Word for word, set down the entries that follow.

----- DATASET RECORDS

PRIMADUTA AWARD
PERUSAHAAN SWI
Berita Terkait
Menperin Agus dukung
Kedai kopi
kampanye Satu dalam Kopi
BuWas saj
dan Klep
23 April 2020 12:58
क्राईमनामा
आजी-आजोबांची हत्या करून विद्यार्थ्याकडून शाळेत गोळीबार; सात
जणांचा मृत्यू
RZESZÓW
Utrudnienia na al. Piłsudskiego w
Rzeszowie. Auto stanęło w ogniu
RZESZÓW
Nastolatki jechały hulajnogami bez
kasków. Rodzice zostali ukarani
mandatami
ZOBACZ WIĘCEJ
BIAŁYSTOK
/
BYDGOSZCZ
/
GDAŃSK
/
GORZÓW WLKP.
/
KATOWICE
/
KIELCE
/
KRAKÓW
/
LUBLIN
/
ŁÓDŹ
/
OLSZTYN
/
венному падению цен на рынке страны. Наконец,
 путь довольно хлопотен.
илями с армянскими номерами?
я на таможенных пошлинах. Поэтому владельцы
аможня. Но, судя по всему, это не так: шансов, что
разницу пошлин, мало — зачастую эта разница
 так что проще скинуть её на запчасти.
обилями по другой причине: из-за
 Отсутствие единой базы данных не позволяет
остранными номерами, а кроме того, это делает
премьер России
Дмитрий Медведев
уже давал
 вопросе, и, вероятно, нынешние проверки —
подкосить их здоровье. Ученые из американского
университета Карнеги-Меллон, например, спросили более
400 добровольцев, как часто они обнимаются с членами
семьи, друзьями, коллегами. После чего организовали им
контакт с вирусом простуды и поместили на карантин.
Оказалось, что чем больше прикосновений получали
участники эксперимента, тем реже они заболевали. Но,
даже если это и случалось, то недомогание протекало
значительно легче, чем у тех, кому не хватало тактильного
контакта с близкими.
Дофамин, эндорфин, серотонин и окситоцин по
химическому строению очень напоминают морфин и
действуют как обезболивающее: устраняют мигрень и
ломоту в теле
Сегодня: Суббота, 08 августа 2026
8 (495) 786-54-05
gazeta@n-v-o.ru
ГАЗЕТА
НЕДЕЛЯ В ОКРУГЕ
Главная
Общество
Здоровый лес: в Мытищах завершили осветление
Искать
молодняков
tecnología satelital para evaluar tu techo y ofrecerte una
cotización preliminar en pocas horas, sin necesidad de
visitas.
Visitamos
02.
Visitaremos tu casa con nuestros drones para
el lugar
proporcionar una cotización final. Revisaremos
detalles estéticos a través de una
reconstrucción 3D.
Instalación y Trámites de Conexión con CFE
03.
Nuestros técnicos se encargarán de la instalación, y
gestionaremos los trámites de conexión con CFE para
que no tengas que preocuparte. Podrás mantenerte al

----------

* OUTPUT *
PRIMADUTA AWARD
PERUSAHAAN SWI
Berita Terkait
Menperin Agus dukung
Kedai kopi
kampanye Satu dalam Kopi
BuWas saj
dan Klep
23 April 2020 12:58
क्राईमनामा
आजी-आजोबांची हत्या करून विद्यार्थ्याकडून शाळेत गोळीबार; सात
जणांचा मृत्यू
RZESZÓW
Utrudnienia na al. Piłsudskiego w
Rzeszowie. Auto stanęło w ogniu
RZESZÓW
Nastolatki jechały hulajnogami bez
kasków. Rodzice zostali ukarani
mandatami
ZOBACZ WIĘCEJ
BIAŁYSTOK
/
BYDGOSZCZ
/
GDAŃSK
/
GORZÓW WLKP.
/
KATOWICE
/
KIELCE
/
KRAKÓW
/
LUBLIN
/
ŁÓDŹ
/
OLSZTYN
/
венному падению цен на рынке страны. Наконец,
 путь довольно хлопотен.
илями с армянскими номерами?
я на таможенных пошлинах. Поэтому владельцы
аможня. Но, судя по всему, это не так: шансов, что
разницу пошлин, мало — зачастую эта разница
 так что проще скинуть её на запчасти.
обилями по другой причине: из-за
 Отсутствие единой базы данных не позволяет
остранными номерами, а кроме того, это делает
премьер России
Дмитрий Медведев
уже давал
 вопросе, и, вероятно, нынешние проверки —
подкосить их здоровье. Ученые из американского
университета Карнеги-Меллон, например, спросили более
400 добровольцев, как часто они обнимаются с членами
семьи, друзьями, коллегами. После чего организовали им
контакт с вирусом простуды и поместили на карантин.
Оказалось, что чем больше прикосновений получали
участники эксперимента, тем реже они заболевали. Но,
даже если это и случалось, то недомогание протекало
значительно легче, чем у тех, кому не хватало тактильного
контакта с близкими.
Дофамин, эндорфин, серотонин и окситоцин по
химическому строению очень напоминают морфин и
действуют как обезболивающее: устраняют мигрень и
ломоту в теле
Сегодня: Суббота, 08 августа 2026
8 (495) 786-54-05
gazeta@n-v-o.ru
ГАЗЕТА
НЕДЕЛЯ В ОКРУГЕ
Главная
Общество
Здоровый лес: в Мытищах завершили осветление
Искать
молодняков
tecnología satelital para evaluar tu techo y ofrecerte una
cotización preliminar en pocas horas, sin necesidad de
visitas.
Visitamos
02.
Visitaremos tu casa con nuestros drones para
el lugar
proporcionar una cotización final. Revisaremos
detalles estéticos a través de una
reconstrucción 3D.
Instalación y Trámites de Conexión con CFE
03.
Nuestros técnicos se encargarán de la instalación, y
gestionaremos los trámites de conexión con CFE para
que no tengas que preocuparte. Podrás mantenerte al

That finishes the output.